== Provided records ==

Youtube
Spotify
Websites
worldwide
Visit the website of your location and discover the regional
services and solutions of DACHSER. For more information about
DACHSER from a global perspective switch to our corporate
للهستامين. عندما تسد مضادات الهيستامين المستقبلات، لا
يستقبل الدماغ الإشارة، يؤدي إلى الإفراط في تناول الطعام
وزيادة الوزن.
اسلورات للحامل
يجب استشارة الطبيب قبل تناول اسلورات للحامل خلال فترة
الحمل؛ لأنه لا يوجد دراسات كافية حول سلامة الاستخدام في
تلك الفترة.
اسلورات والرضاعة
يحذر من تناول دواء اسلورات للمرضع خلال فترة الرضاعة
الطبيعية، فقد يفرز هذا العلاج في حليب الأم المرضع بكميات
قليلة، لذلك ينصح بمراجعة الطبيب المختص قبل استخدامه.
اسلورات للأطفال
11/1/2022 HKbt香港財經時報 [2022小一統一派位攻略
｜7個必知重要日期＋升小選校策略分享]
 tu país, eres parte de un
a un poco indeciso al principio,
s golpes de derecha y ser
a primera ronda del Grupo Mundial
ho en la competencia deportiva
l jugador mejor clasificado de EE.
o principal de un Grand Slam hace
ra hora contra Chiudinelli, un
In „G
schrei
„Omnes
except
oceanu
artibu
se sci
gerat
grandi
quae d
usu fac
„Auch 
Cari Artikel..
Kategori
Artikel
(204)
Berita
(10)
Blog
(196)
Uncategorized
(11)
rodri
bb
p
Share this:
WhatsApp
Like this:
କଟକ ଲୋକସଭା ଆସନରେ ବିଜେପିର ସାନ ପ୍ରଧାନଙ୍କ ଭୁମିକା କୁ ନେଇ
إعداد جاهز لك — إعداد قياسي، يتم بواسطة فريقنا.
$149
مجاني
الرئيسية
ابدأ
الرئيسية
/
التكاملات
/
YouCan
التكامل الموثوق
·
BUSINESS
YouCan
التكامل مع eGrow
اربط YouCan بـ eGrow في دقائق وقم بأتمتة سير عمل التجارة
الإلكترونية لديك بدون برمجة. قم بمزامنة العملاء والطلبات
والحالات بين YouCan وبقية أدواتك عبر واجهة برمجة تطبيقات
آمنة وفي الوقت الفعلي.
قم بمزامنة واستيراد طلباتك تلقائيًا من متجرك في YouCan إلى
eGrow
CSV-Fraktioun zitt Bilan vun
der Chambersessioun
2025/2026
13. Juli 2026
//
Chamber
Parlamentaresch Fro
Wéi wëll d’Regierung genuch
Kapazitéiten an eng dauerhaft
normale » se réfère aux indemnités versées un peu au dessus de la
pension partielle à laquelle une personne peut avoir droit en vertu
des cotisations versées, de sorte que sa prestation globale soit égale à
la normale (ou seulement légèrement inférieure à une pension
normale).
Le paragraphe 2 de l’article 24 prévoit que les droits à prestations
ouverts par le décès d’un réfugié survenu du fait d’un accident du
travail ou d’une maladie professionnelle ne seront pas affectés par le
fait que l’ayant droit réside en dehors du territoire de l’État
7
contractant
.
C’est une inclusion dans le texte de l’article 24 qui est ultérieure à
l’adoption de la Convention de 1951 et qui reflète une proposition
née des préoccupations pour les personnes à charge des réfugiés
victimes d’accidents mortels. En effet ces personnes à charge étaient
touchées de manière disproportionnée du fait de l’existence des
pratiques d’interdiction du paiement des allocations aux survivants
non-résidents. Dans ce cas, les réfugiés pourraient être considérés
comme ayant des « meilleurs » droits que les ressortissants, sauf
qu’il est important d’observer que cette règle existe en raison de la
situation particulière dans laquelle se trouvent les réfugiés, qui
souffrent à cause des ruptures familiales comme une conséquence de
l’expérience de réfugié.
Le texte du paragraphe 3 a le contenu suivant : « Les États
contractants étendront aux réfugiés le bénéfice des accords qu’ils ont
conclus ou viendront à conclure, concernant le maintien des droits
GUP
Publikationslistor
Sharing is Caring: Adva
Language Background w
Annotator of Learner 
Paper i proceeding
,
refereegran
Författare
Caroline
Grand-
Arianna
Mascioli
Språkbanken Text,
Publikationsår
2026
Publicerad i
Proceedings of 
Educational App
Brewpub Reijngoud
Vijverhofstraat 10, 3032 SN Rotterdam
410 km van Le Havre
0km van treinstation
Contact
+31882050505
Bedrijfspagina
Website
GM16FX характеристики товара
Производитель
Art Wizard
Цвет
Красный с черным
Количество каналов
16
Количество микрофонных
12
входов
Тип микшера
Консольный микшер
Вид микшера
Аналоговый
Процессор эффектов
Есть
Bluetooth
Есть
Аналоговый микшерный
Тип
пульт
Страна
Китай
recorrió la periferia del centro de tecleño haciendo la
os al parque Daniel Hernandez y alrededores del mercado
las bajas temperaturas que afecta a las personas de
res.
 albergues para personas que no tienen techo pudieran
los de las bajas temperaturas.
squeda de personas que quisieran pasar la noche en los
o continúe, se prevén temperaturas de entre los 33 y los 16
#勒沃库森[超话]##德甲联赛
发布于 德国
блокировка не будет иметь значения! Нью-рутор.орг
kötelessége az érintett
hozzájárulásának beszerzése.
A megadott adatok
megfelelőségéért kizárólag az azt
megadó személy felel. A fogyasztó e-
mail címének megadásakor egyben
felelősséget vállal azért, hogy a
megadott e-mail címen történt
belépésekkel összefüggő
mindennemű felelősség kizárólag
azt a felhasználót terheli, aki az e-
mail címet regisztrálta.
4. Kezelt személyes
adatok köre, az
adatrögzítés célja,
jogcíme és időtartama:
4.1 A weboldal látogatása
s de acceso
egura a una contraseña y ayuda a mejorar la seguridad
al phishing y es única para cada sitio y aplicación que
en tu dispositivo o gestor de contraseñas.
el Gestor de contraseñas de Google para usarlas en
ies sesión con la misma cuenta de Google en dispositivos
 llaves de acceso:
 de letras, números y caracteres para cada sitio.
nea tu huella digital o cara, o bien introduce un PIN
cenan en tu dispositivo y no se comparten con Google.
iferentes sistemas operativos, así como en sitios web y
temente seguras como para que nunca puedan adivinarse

===

What you have to do:
Write the data above out again in full, with every word as given.

Solution for this task:
Youtube
Spotify
Websites
worldwide
Visit the website of your location and discover the regional
services and solutions of DACHSER. For more information about
DACHSER from a global perspective switch to our corporate
للهستامين. عندما تسد مضادات الهيستامين المستقبلات، لا
يستقبل الدماغ الإشارة، يؤدي إلى الإفراط في تناول الطعام
وزيادة الوزن.
اسلورات للحامل
يجب استشارة الطبيب قبل تناول اسلورات للحامل خلال فترة
الحمل؛ لأنه لا يوجد دراسات كافية حول سلامة الاستخدام في
تلك الفترة.
اسلورات والرضاعة
يحذر من تناول دواء اسلورات للمرضع خلال فترة الرضاعة
الطبيعية، فقد يفرز هذا العلاج في حليب الأم المرضع بكميات
قليلة، لذلك ينصح بمراجعة الطبيب المختص قبل استخدامه.
اسلورات للأطفال
11/1/2022 HKbt香港財經時報 [2022小一統一派位攻略
｜7個必知重要日期＋升小選校策略分享]
 tu país, eres parte de un
a un poco indeciso al principio,
s golpes de derecha y ser
a primera ronda del Grupo Mundial
ho en la competencia deportiva
l jugador mejor clasificado de EE.
o principal de un Grand Slam hace
ra hora contra Chiudinelli, un
In „G
schrei
„Omnes
except
oceanu
artibu
se sci
gerat
grandi
quae d
usu fac
„Auch 
Cari Artikel..
Kategori
Artikel
(204)
Berita
(10)
Blog
(196)
Uncategorized
(11)
rodri
bb
p
Share this:
WhatsApp
Like this:
କଟକ ଲୋକସଭା ଆସନରେ ବିଜେପିର ସାନ ପ୍ରଧାନଙ୍କ ଭୁମିକା କୁ ନେଇ
إعداد جاهز لك — إعداد قياسي، يتم بواسطة فريقنا.
$149
مجاني
الرئيسية
ابدأ
الرئيسية
/
التكاملات
/
YouCan
التكامل الموثوق
·
BUSINESS
YouCan
التكامل مع eGrow
اربط YouCan بـ eGrow في دقائق وقم بأتمتة سير عمل التجارة
الإلكترونية لديك بدون برمجة. قم بمزامنة العملاء والطلبات
والحالات بين YouCan وبقية أدواتك عبر واجهة برمجة تطبيقات
آمنة وفي الوقت الفعلي.
قم بمزامنة واستيراد طلباتك تلقائيًا من متجرك في YouCan إلى
eGrow
CSV-Fraktioun zitt Bilan vun
der Chambersessioun
2025/2026
13. Juli 2026
//
Chamber
Parlamentaresch Fro
Wéi wëll d’Regierung genuch
Kapazitéiten an eng dauerhaft
normale » se réfère aux indemnités versées un peu au dessus de la
pension partielle à laquelle une personne peut avoir droit en vertu
des cotisations versées, de sorte que sa prestation globale soit égale à
la normale (ou seulement légèrement inférieure à une pension
normale).
Le paragraphe 2 de l’article 24 prévoit que les droits à prestations
ouverts par le décès d’un réfugié survenu du fait d’un accident du
travail ou d’une maladie professionnelle ne seront pas affectés par le
fait que l’ayant droit réside en dehors du territoire de l’État
7
contractant
.
C’est une inclusion dans le texte de l’article 24 qui est ultérieure à
l’adoption de la Convention de 1951 et qui reflète une proposition
née des préoccupations pour les personnes à charge des réfugiés
victimes d’accidents mortels. En effet ces personnes à charge étaient
touchées de manière disproportionnée du fait de l’existence des
pratiques d’interdiction du paiement des allocations aux survivants
non-résidents. Dans ce cas, les réfugiés pourraient être considérés
comme ayant des « meilleurs » droits que les ressortissants, sauf
qu’il est important d’observer que cette règle existe en raison de la
situation particulière dans laquelle se trouvent les réfugiés, qui
souffrent à cause des ruptures familiales comme une conséquence de
l’expérience de réfugié.
Le texte du paragraphe 3 a le contenu suivant : « Les États
contractants étendront aux réfugiés le bénéfice des accords qu’ils ont
conclus ou viendront à conclure, concernant le maintien des droits
GUP
Publikationslistor
Sharing is Caring: Adva
Language Background w
Annotator of Learner 
Paper i proceeding
,
refereegran
Författare
Caroline
Grand-
Arianna
Mascioli
Språkbanken Text,
Publikationsår
2026
Publicerad i
Proceedings of 
Educational App
Brewpub Reijngoud
Vijverhofstraat 10, 3032 SN Rotterdam
410 km van Le Havre
0km van treinstation
Contact
+31882050505
Bedrijfspagina
Website
GM16FX характеристики товара
Производитель
Art Wizard
Цвет
Красный с черным
Количество каналов
16
Количество микрофонных
12
входов
Тип микшера
Консольный микшер
Вид микшера
Аналоговый
Процессор эффектов
Есть
Bluetooth
Есть
Аналоговый микшерный
Тип
пульт
Страна
Китай
recorrió la periferia del centro de tecleño haciendo la
os al parque Daniel Hernandez y alrededores del mercado
las bajas temperaturas que afecta a las personas de
res.
 albergues para personas que no tienen techo pudieran
los de las bajas temperaturas.
squeda de personas que quisieran pasar la noche en los
o continúe, se prevén temperaturas de entre los 33 y los 16
#勒沃库森[超话]##德甲联赛
发布于 德国
блокировка не будет иметь значения! Нью-рутор.орг
kötelessége az érintett
hozzájárulásának beszerzése.
A megadott adatok
megfelelőségéért kizárólag az azt
megadó személy felel. A fogyasztó e-
mail címének megadásakor egyben
felelősséget vállal azért, hogy a
megadott e-mail címen történt
belépésekkel összefüggő
mindennemű felelősség kizárólag
azt a felhasználót terheli, aki az e-
mail címet regisztrálta.
4. Kezelt személyes
adatok köre, az
adatrögzítés célja,
jogcíme és időtartama:
4.1 A weboldal látogatása
s de acceso
egura a una contraseña y ayuda a mejorar la seguridad
al phishing y es única para cada sitio y aplicación que
en tu dispositivo o gestor de contraseñas.
el Gestor de contraseñas de Google para usarlas en
ies sesión con la misma cuenta de Google en dispositivos
 llaves de acceso:
 de letras, números y caracteres para cada sitio.
nea tu huella digital o cara, o bien introduce un PIN
cenan en tu dispositivo y no se comparten con Google.
iferentes sistemas operativos, así como en sitios web y
temente seguras como para que nunca puedan adivinarse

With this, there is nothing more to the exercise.